Bowie’s new album includes just seven songs but it been well received by critics. His breakthrough came with 1972’s The Rise and Fall of Ziggy Stardust and the Spiders From Mars. And his many hits include Let’s Dance, Space Oddity, Heroes, Under Pressure, Rebel, Rebel, Life on Mars and Suffragette City.
In Bowie’s 5 decade music career, he was also an actor including his role as an alien seeking help for his dying planet in Nicolas Roeg‘s The Man Who Fell to Earth, The Hunger with Catherine Deneuve and he did a three-month stint as The Elephant Man on Broadway in the 1980s. Bowie also starred in Marlene Dietrich‘s last film, Just a Gigolo (1978), played Pontius Pilate in Martin Scorsese‘s The Last Temptation of Christ as well as Andy Warhol in Basquiat.
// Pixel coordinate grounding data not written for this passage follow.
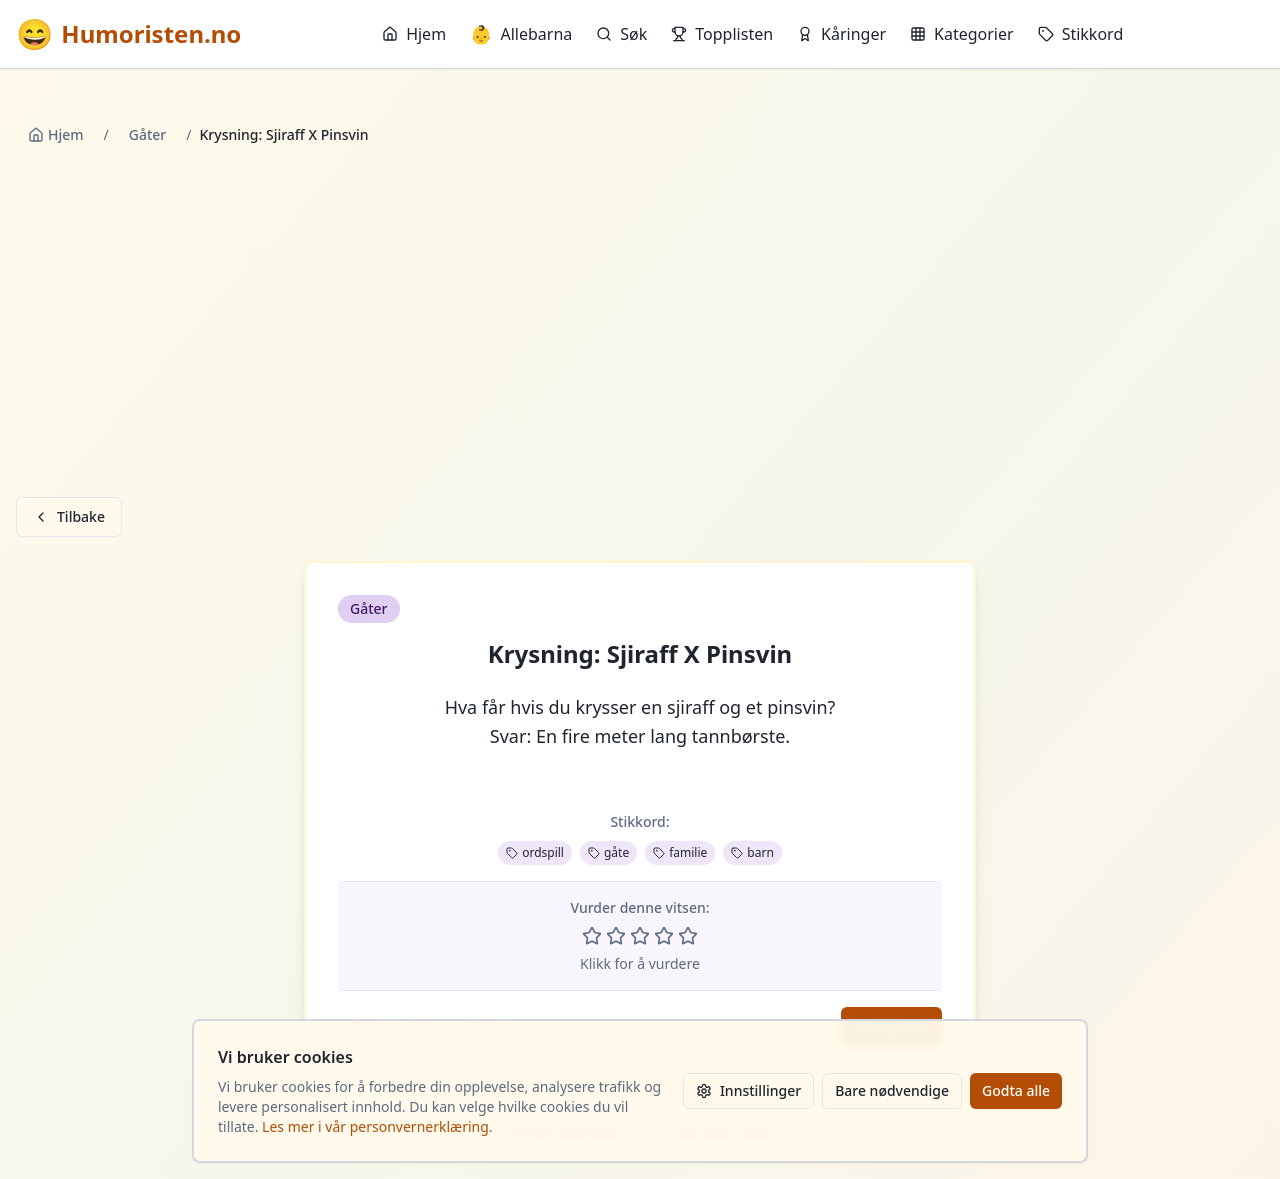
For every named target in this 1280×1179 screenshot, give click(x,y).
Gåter (148, 134)
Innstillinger (748, 1090)
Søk (621, 34)
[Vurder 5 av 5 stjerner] (688, 936)
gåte (608, 852)
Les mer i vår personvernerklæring (375, 1126)
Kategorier (962, 34)
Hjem (414, 34)
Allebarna (521, 34)
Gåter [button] (369, 608)
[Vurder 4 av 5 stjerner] (664, 936)
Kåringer (841, 34)
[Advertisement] (640, 325)
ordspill (535, 852)
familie (680, 852)
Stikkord (1081, 34)
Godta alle (1016, 1090)
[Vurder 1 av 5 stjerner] (592, 936)
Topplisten (722, 34)
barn (752, 852)
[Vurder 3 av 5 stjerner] (640, 936)
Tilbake (69, 516)
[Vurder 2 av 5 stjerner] (616, 936)
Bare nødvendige (892, 1090)
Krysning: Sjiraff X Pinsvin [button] (640, 654)
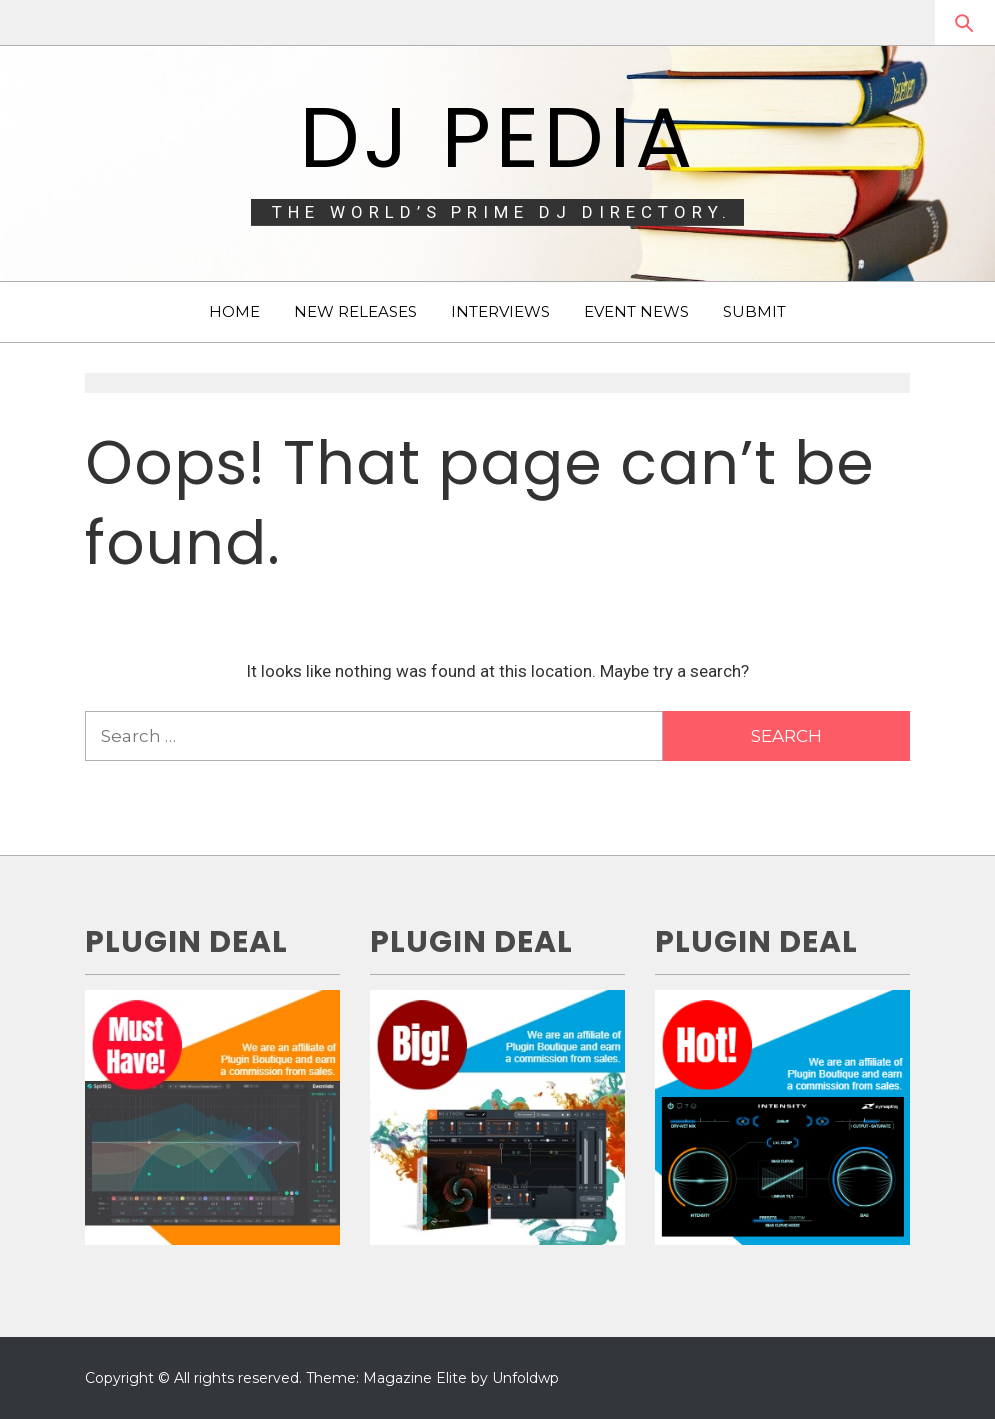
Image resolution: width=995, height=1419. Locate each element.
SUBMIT (754, 311)
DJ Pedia (497, 137)
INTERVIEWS (500, 311)
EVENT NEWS (636, 311)
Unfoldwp (525, 1378)
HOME (234, 311)
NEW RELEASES (355, 311)
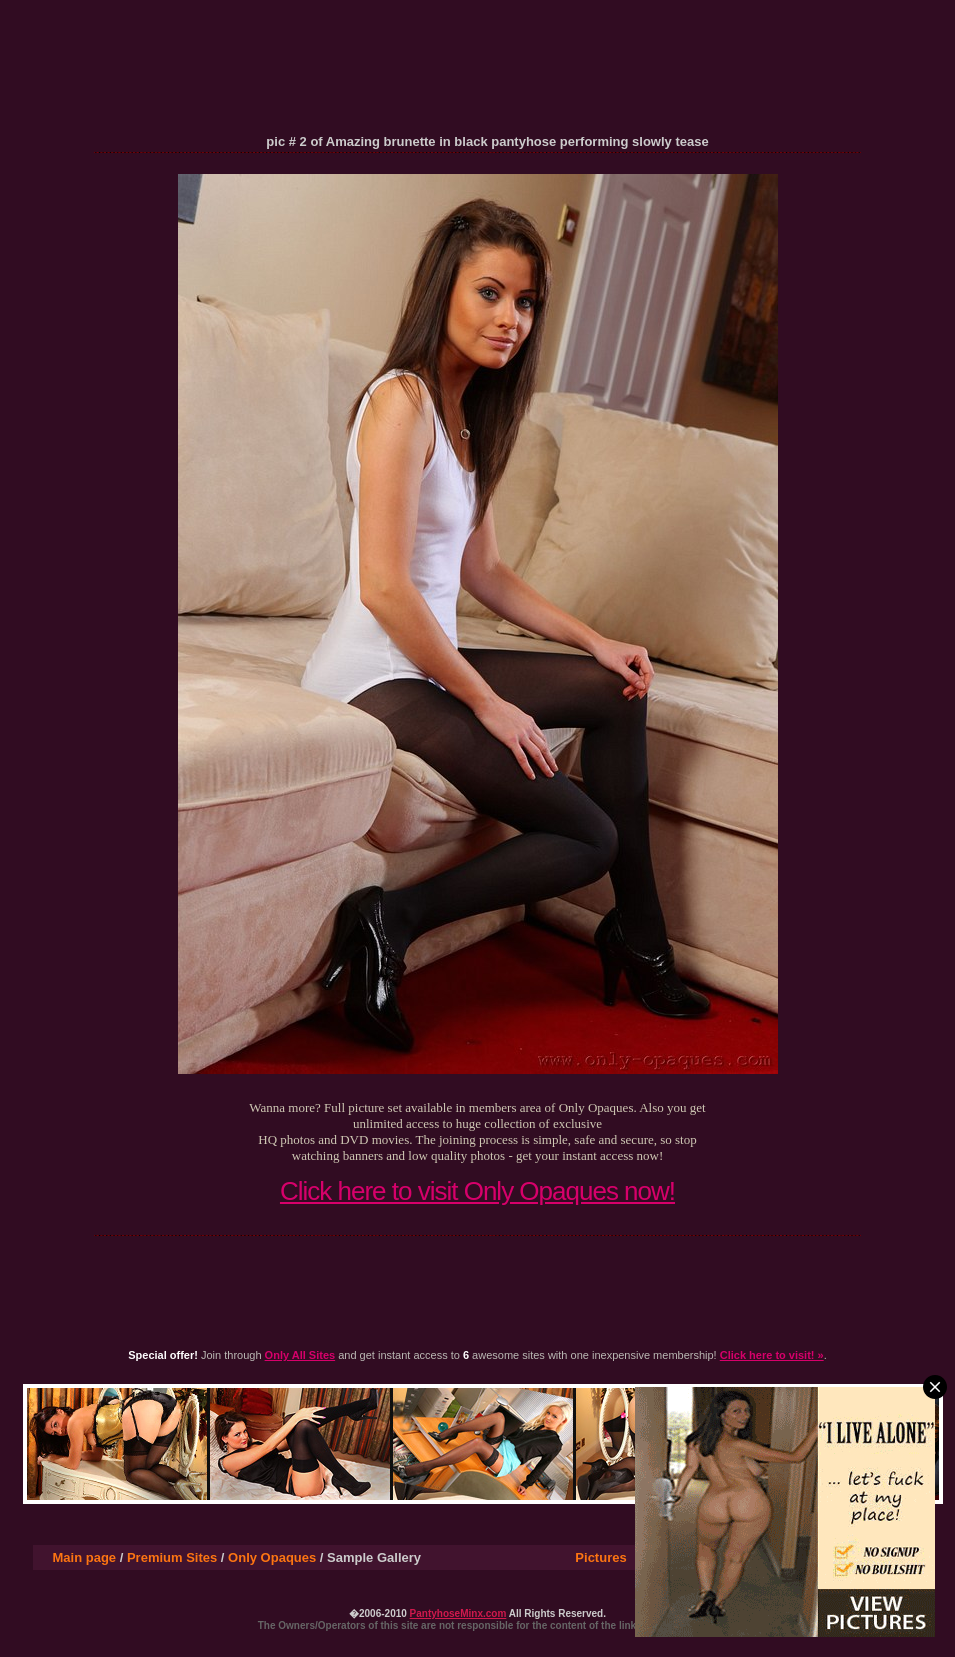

He was born David Jones in London on 8 January in 1947 but Bowie changed his name in 1966 after The Monkees‘ Davy Jones achieved stardom. He was in several bands before he signed with Mercury Records, which released his album Man of Words, Man of Music in 1969. David Bowie was 69.
My old friend, a brilliant songwiter in his own right, Kristian Hoffman summed Bowie’s contribution best on his Facebook page;
“I’ve said over and over again, there is no songwriter whose catalogue is so deep, peculiar, thoughtful, evocative, moving, inspiring, befuddling and wondrous, no matter how many odd missteps, or Mr. Steps – (which are, in any case, laudable as brave experiments) than David Bowie’s. No, not your McCartney, your Dylan, your Costello, your Berlin, your Porter. Bowie took what seemed at first a mediocre striving talent into some astral realm of the preternaturally adventurous, pole vaulting into realms unimagined. His mistakes were all poetry. His successes were all religion. There was, and is no other.”
Amen. As Bowie’s character in The Man Who Fell To Earth said, he was just visiting.